RDD<T>

A Resilient Distributed Dataset (RDD), the basic abstraction in DCF. Represents an immutable, partitioned collection of elements that can be operated on in parallel.

persist(storageType?: StorageType): CacheRDD<T>

Persist this rdd into storage after the first time it is computed. You should manually unpersist() it later. If no storage level is specified, defaults to 'memory'.

cache(): CachedRDD<T>

Persist this RDD with the default storage level ('memory').

getNumPartitions: Promise<number>

Returns the number of partitions in RDD, skip calculating if possible.

> rdd = sc.parallelize([1, 2, 3, 4], 2)
> rdd.getNumPartitions()
2

collect(): Promise<T[]>

Return a list that contains all of the elements in this RDD.

This method should be used if the resulting array is expected to be small, as all the data is loaded into the client's memory.

This method should be used only if the resulting type is serializable. Otherwise the result could be unpredictable.

take(count: number): Promise<T[]>

Take the first num elements of the RDD.

This method should be used if the resulting array is expected to be small, as all the data is loaded into the client's memory.

This method should be used only if the resulting type is serializable.
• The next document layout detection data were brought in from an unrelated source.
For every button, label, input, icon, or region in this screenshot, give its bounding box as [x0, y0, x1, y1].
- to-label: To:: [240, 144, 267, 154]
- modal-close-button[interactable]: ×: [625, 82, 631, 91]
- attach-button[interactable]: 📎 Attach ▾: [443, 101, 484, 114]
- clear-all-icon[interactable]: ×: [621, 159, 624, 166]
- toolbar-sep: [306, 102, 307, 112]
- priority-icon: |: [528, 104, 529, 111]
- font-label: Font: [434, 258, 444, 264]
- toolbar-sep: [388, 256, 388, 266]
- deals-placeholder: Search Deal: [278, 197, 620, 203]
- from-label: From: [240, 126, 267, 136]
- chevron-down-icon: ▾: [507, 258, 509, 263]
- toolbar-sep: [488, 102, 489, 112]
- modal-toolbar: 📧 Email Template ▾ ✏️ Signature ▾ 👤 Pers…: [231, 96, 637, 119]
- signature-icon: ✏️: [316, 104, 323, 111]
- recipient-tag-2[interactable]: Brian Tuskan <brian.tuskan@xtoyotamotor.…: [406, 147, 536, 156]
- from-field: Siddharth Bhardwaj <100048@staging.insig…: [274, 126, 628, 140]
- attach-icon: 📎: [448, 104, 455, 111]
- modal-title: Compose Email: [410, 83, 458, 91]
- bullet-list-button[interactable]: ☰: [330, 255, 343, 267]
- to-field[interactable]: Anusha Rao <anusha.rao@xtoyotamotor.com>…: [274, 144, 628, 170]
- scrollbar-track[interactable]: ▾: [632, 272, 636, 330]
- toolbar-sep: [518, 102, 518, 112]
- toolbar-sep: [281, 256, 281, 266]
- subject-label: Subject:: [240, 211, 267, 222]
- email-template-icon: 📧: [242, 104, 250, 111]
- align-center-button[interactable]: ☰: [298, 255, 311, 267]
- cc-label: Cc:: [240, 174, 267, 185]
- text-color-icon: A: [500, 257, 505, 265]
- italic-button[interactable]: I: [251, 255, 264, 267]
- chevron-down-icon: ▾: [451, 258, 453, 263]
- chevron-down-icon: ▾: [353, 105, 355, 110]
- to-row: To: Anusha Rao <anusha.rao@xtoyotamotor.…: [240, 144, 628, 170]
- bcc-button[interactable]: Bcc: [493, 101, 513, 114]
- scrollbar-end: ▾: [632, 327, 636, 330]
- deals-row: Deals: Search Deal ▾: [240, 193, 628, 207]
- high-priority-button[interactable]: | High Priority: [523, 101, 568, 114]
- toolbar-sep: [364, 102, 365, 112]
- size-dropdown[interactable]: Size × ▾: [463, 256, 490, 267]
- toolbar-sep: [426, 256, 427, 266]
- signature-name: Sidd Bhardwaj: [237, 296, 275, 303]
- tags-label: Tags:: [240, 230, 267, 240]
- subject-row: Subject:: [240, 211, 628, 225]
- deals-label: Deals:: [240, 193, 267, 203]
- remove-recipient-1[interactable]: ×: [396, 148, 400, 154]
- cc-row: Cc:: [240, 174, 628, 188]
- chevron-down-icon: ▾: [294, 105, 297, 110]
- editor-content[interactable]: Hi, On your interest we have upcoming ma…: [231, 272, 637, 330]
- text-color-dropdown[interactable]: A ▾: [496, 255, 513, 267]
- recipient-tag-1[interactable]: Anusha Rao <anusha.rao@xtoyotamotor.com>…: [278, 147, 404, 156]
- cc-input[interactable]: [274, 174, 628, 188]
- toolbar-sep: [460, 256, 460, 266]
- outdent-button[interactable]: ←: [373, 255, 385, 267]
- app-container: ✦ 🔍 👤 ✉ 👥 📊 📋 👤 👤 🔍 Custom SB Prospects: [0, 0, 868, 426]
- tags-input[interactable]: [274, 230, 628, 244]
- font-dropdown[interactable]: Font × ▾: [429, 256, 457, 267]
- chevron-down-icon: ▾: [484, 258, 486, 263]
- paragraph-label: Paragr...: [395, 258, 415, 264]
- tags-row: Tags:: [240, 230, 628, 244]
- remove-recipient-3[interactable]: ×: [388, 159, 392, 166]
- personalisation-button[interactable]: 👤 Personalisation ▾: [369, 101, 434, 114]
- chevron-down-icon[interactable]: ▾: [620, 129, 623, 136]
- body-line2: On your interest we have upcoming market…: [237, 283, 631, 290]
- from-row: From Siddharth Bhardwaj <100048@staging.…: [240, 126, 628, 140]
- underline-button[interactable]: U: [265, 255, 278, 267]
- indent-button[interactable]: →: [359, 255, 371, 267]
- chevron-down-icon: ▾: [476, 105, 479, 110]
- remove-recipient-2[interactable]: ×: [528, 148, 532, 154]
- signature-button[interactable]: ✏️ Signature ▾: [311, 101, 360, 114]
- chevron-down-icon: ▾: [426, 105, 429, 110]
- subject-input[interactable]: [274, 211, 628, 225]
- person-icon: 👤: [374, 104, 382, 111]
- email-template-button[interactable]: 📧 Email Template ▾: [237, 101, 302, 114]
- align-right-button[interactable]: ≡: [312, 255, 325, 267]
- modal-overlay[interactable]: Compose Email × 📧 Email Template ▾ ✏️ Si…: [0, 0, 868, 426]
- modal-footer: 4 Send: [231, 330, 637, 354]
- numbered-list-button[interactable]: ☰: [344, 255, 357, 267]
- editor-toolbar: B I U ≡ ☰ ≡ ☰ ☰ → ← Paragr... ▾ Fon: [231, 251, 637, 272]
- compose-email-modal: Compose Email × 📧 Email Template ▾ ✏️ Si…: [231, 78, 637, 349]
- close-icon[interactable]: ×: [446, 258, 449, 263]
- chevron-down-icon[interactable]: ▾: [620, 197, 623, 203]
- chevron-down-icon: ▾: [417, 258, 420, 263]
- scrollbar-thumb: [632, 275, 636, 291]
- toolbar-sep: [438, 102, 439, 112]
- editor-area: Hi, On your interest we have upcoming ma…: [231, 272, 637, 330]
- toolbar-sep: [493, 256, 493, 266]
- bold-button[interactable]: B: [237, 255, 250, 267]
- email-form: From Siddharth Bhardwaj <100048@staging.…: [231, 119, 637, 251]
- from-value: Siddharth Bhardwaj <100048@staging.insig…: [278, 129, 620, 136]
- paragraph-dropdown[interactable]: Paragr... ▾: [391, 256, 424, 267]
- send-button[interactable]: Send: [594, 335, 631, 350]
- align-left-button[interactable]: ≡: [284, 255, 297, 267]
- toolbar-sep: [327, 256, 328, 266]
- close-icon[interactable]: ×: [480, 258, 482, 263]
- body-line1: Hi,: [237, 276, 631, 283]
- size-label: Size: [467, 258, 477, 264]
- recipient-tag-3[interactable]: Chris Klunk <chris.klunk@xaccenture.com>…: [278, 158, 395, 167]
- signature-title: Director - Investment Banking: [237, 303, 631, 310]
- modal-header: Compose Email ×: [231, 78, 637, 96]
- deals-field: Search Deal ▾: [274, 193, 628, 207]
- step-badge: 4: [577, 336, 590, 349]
Otherwise the result could be unpredictable.

count(): Promise<number>

Return the number of elements in this RDD.

> dcc.parallelize([2, 3, 4]).count()
3

max(): Promise<T | null>

Find the maximum item in this RDD. If the RDD is empty, returns null.

> rdd = dcc.parallelize([2, 5, 43, 10])
> rdd.max()
43
> rdd.filter(v => v > 100).max()
null

min(): Promise<T | null>

Find the minimum item in this RDD. If the RDD is empty, returns null.

> rdd = dcc.parallelize([2, 5, 43, 10])
> rdd.min()
2
> rdd.filter(v => v < 0).min()
null

mapPartitions<T1>(func: (v: T[]) => T1[] | Promise<T1[]>, env?: FunctionEnv): RDD<T1>

Return a new RDD by applying a function to each partition of this RDD.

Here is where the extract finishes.